(Task instructions)
Reproduce verbatim the lines of the material below, starting at the line with "VODILNI AVTOR" and ending at the line with "laboratorijske medicine.", both inclusive; skip the rest.

(Data for processing)
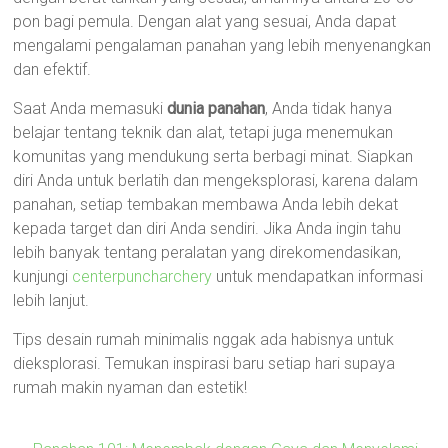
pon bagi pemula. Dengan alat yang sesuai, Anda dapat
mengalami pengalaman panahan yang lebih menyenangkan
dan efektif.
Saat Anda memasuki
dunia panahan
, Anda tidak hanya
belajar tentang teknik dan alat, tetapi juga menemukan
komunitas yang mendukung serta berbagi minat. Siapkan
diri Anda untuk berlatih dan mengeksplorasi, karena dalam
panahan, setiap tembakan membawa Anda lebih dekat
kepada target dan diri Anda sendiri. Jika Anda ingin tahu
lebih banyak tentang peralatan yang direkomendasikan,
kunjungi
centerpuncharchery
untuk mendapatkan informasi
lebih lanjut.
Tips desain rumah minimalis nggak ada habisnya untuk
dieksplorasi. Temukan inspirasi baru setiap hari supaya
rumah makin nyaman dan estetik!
---
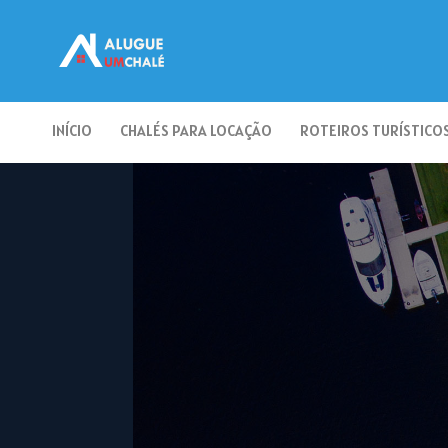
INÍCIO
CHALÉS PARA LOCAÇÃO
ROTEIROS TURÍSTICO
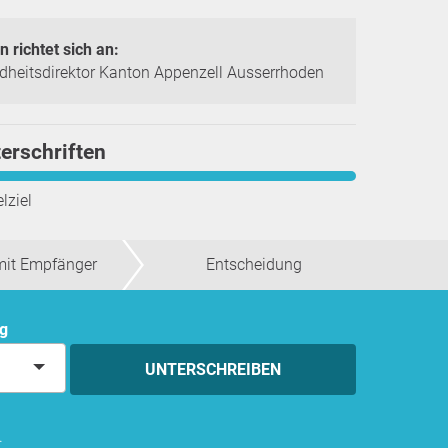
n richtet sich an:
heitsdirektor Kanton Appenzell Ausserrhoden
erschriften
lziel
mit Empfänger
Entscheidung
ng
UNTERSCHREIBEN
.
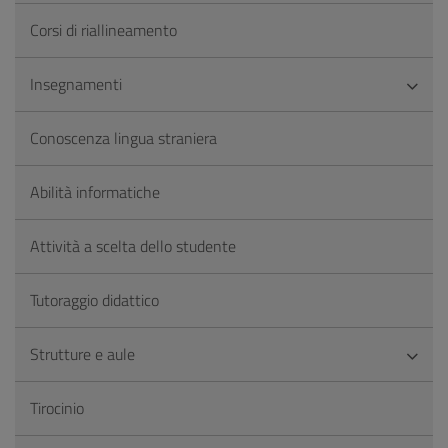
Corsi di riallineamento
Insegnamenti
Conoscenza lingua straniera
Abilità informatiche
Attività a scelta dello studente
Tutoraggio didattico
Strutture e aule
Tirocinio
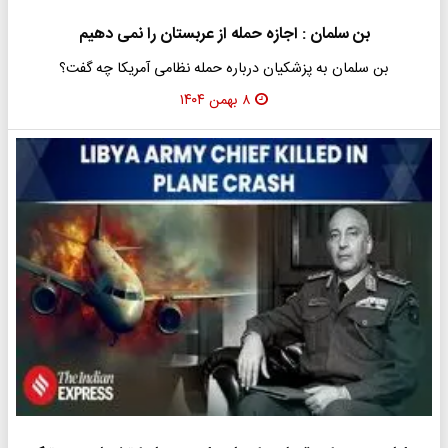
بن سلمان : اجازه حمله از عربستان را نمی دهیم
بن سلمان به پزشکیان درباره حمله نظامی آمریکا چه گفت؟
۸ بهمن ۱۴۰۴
---
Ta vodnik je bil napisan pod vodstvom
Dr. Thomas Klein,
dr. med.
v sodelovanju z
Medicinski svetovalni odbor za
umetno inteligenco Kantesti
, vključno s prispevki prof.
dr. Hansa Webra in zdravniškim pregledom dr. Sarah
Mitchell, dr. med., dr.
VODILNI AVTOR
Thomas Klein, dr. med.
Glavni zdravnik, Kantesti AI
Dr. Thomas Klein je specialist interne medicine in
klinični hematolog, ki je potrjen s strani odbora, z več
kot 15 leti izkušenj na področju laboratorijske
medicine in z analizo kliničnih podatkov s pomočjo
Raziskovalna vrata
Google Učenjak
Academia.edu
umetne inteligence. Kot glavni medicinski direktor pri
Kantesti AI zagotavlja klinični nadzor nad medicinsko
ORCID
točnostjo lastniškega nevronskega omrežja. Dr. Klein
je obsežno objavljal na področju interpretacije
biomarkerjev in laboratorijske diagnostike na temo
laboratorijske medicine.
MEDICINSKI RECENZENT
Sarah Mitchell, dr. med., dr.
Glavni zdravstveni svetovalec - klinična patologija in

(Expected output)
VODILNI AVTOR
Thomas Klein, dr. med.
Glavni zdravnik, Kantesti AI
Dr. Thomas Klein je specialist interne medicine in
klinični hematolog, ki je potrjen s strani odbora, z več
kot 15 leti izkušenj na področju laboratorijske
medicine in z analizo kliničnih podatkov s pomočjo
Raziskovalna vrata
Google Učenjak
Academia.edu
umetne inteligence. Kot glavni medicinski direktor pri
Kantesti AI zagotavlja klinični nadzor nad medicinsko
ORCID
točnostjo lastniškega nevronskega omrežja. Dr. Klein
je obsežno objavljal na področju interpretacije
biomarkerjev in laboratorijske diagnostike na temo
laboratorijske medicine.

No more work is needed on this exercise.